MATERIAL SHOWN:
-.-.-

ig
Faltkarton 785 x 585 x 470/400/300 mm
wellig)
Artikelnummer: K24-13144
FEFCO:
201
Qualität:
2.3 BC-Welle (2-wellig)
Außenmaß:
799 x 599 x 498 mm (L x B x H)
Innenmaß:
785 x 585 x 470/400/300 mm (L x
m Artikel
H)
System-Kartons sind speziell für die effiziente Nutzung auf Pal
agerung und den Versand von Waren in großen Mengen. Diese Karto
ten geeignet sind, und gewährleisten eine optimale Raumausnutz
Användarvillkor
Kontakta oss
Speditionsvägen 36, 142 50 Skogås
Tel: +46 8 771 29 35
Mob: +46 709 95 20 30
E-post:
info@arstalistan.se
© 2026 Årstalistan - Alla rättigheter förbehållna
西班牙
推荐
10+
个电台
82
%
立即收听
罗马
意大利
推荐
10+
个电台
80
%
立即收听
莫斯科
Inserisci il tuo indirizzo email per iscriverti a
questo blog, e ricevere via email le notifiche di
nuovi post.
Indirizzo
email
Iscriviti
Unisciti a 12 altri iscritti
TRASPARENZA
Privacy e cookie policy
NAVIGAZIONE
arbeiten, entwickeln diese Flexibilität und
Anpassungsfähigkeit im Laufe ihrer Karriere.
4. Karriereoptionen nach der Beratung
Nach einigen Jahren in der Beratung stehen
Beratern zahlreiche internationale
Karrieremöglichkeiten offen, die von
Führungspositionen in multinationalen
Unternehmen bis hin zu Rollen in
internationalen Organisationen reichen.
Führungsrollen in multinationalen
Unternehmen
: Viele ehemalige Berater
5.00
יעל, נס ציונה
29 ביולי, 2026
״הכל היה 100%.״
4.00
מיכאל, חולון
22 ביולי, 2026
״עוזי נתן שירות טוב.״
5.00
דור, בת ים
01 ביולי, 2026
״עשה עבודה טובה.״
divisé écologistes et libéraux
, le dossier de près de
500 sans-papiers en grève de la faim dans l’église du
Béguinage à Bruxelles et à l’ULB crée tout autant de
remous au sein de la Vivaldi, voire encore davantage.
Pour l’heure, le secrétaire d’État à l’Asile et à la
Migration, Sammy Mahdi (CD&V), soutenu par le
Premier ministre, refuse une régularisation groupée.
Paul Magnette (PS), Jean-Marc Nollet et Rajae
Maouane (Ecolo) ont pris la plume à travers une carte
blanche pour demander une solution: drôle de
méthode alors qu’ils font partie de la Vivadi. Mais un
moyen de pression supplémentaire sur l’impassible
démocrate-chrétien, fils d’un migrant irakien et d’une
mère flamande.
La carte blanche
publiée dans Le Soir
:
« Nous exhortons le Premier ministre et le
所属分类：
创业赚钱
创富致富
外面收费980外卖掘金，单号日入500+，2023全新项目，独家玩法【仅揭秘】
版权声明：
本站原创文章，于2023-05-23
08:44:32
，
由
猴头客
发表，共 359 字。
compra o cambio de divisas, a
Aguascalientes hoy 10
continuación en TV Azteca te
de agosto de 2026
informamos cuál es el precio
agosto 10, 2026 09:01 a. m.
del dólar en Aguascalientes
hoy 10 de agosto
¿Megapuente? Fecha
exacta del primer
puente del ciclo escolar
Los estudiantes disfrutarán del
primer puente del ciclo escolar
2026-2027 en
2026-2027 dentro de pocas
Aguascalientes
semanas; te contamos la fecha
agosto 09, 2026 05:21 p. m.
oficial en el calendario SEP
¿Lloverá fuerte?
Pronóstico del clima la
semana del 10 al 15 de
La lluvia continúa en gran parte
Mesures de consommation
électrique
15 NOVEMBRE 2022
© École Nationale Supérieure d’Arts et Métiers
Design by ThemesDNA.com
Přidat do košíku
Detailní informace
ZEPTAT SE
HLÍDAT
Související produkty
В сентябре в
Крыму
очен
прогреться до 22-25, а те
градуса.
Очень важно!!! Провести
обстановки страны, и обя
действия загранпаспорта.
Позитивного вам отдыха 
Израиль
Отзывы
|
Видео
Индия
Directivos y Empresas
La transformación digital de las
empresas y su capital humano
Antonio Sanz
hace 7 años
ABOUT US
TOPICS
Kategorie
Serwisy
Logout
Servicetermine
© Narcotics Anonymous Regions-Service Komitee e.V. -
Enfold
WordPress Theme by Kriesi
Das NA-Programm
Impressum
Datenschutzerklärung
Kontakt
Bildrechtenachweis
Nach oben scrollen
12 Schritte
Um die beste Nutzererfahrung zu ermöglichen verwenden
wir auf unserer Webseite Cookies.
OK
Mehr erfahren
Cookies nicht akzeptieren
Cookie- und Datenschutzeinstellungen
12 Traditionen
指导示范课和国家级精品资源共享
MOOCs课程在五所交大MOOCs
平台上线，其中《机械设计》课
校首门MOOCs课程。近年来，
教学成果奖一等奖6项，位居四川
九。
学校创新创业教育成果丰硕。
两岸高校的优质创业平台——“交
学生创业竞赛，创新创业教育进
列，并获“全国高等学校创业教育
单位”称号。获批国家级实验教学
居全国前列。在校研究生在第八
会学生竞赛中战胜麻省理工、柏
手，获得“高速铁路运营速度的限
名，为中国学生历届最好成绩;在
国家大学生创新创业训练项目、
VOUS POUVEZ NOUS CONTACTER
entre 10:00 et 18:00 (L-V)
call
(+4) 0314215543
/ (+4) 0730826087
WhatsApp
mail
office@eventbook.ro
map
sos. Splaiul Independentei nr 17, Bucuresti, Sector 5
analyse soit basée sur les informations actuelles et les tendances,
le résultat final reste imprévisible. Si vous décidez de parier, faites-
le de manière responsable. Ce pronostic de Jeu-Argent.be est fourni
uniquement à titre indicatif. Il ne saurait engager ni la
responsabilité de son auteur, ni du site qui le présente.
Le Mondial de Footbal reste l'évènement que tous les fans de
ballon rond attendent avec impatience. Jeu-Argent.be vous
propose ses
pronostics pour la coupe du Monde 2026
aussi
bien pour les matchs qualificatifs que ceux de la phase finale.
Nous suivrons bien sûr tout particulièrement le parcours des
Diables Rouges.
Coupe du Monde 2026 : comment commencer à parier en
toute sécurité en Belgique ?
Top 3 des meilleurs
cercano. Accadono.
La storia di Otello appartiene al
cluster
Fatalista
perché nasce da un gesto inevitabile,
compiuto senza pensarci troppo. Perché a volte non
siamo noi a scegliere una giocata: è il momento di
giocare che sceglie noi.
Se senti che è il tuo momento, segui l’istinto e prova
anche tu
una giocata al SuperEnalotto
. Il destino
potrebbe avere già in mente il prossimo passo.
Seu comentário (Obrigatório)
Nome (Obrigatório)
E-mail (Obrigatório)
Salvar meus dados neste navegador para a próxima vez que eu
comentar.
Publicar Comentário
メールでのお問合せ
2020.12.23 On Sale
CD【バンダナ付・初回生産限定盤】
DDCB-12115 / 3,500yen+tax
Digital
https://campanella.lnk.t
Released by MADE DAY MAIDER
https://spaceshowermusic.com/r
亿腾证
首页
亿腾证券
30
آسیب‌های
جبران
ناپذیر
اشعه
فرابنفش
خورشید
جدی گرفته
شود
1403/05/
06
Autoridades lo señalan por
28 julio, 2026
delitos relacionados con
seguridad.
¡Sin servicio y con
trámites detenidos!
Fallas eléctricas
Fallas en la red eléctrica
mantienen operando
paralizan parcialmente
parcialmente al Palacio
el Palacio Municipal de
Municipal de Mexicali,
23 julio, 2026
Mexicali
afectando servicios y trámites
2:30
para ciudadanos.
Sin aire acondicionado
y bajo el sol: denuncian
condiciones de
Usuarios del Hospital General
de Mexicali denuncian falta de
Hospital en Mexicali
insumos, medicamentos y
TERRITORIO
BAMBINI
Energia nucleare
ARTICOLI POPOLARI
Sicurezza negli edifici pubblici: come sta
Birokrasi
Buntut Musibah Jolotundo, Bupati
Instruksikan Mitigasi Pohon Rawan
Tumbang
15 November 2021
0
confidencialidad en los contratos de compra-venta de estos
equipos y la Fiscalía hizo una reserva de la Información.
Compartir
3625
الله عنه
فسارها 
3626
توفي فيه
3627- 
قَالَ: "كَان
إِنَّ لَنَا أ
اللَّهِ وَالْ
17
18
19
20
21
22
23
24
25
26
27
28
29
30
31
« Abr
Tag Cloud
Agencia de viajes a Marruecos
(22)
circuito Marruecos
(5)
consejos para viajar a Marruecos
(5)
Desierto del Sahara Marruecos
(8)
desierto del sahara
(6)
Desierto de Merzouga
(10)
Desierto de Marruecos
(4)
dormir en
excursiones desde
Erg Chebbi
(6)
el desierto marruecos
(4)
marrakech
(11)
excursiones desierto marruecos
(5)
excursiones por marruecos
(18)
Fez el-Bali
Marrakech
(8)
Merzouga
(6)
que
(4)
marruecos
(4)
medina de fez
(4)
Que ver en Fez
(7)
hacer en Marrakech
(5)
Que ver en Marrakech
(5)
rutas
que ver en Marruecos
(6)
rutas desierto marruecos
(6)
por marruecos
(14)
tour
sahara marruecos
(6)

-.-.-

WHAT IS BEING ASKED: Establish how many lines of the records contain the string "Hospital" and state that number without elaboration.

EXERCISE RESULT: 2